He edged toward the brink, peeped cautiously down and stepped back smartly.

"Man sits by the precipice," he said, "next to him, sandals. The question inevitably raises itself: whose sandals are they and where is their owner?" "They're my sandals," said Pepper. "Yours?" Hausbotcher looked doubtfully at the large notepad. "You're sitting barefooted, then? Why?"

"Barefoot because I've no choice," explained Pepper. "Yesterday I dropped my right shoe and decided from now on, I'll always sit barefoot." He bent down and looked between his splayed knees. "There she lies. I can just drop this pebble in.. "

Hausbotcher adroitly seized him by the arm and appropriated the pebble.

"It is indeed just a pebble," he said. "That, however, makes no difference as yet. Pepper, it's incomprehensible why you're lying to me. You can't possibly see the shoe from here - even if it's there, and whether it is or not is another question, which will be gone into later - and if you can't see the shoe, ergo you can't hit it with a stone, even if you possessed the necessary accuracy and actually did wish to do that and only that. I mean hitting... But we'll sort all that out presently." He hitched up his trousers and squatted down on his haunches.

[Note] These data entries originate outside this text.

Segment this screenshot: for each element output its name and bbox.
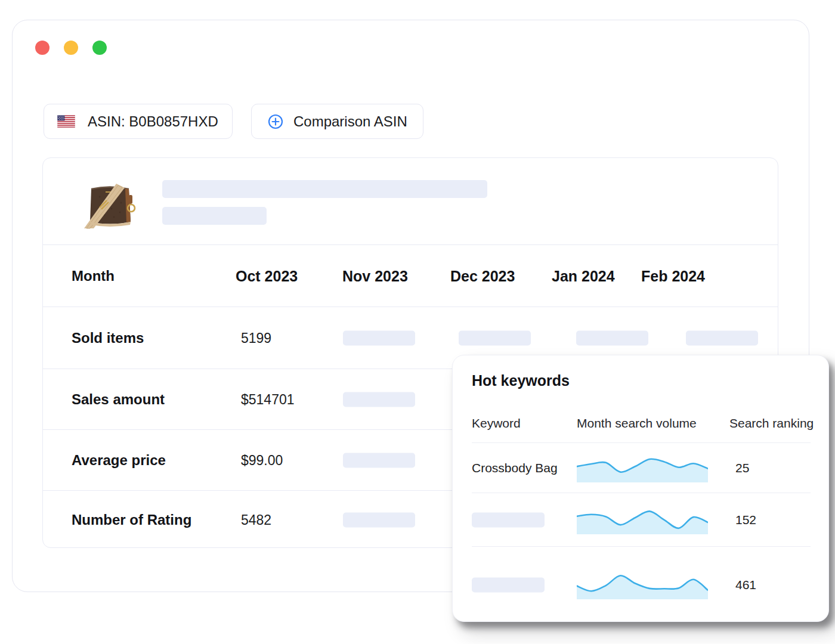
product-header: [43, 158, 778, 244]
search-ranking-value: 152: [735, 513, 756, 527]
asin-chip[interactable]: ASIN: B0B0857HXD: [44, 104, 233, 139]
value-placeholder: [343, 512, 415, 527]
column-header-jan-2024: Jan 2024: [552, 267, 615, 284]
value-placeholder: [576, 330, 648, 345]
us-flag-icon: [57, 115, 75, 128]
value-placeholder: [686, 330, 758, 345]
value-placeholder: [459, 330, 531, 345]
search-volume-sparkline: [577, 506, 708, 534]
column-header-month: Month: [72, 268, 115, 284]
column-header-feb-2024: Feb 2024: [641, 267, 705, 284]
metric-value: 5199: [241, 330, 271, 346]
row-label: Average price: [72, 452, 166, 469]
keyword-row[interactable]: 152: [472, 493, 811, 546]
keyword-row[interactable]: 461: [472, 546, 811, 623]
keyword-row[interactable]: Crossbody Bag 25: [472, 442, 811, 493]
minimize-button[interactable]: [64, 41, 78, 55]
screenshot-canvas: ASIN: B0B0857HXD Comparison ASIN: [0, 0, 835, 644]
column-header-search-ranking: Search ranking: [729, 416, 814, 431]
product-title-placeholder: [162, 180, 487, 198]
column-header-nov-2023: Nov 2023: [342, 267, 408, 284]
search-volume-sparkline: [577, 454, 708, 482]
comparison-asin-label: Comparison ASIN: [293, 113, 407, 130]
window-controls: [35, 41, 107, 55]
zoom-button[interactable]: [92, 41, 107, 55]
keyword-placeholder: [472, 512, 545, 527]
table-header-row: Month Oct 2023 Nov 2023 Dec 2023 Jan 202…: [43, 244, 778, 306]
hot-keywords-title: Hot keywords: [472, 372, 570, 389]
metric-value: 5482: [241, 512, 271, 528]
row-label: Number of Rating: [72, 512, 191, 528]
value-placeholder: [343, 453, 415, 467]
column-header-oct-2023: Oct 2023: [236, 267, 298, 284]
column-header-dec-2023: Dec 2023: [450, 267, 515, 284]
plus-circle-icon: [268, 114, 283, 129]
search-ranking-value: 461: [735, 578, 756, 592]
column-header-month-search-volume: Month search volume: [577, 416, 697, 431]
metric-value: $99.00: [241, 452, 283, 468]
keyword-label: Crossbody Bag: [472, 461, 558, 475]
row-label: Sold items: [72, 330, 144, 346]
value-placeholder: [343, 392, 415, 407]
asin-chip-label: ASIN: B0B0857HXD: [88, 113, 218, 130]
hot-keywords-card: Hot keywords Keyword Month search volume…: [452, 355, 829, 622]
comparison-asin-button[interactable]: Comparison ASIN: [251, 104, 423, 139]
keyword-placeholder: [472, 577, 545, 592]
row-label: Sales amount: [72, 391, 165, 408]
value-placeholder: [343, 330, 415, 345]
column-header-keyword: Keyword: [472, 416, 521, 431]
product-image: [82, 173, 138, 230]
metric-value: $514701: [241, 391, 295, 407]
search-volume-sparkline: [577, 571, 708, 599]
search-ranking-value: 25: [735, 461, 749, 475]
product-subtitle-placeholder: [162, 207, 267, 225]
close-button[interactable]: [35, 41, 50, 55]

"So you were here yesterday as well," he said. "Why? For what reason have you come a second time to the precipice, where the other Directorate personnel, not to mention temporary staff, only come to obey the call of nature?"

Pepper slumped. This is just plain ignorance, he thought. No, no, it's not a challenge, nor is it spite, no need to take it seriously. It's just ignorance. No need to take ignorance seriously. Ignorance excretes itself on the forest. Ignorance always excretes itself over something.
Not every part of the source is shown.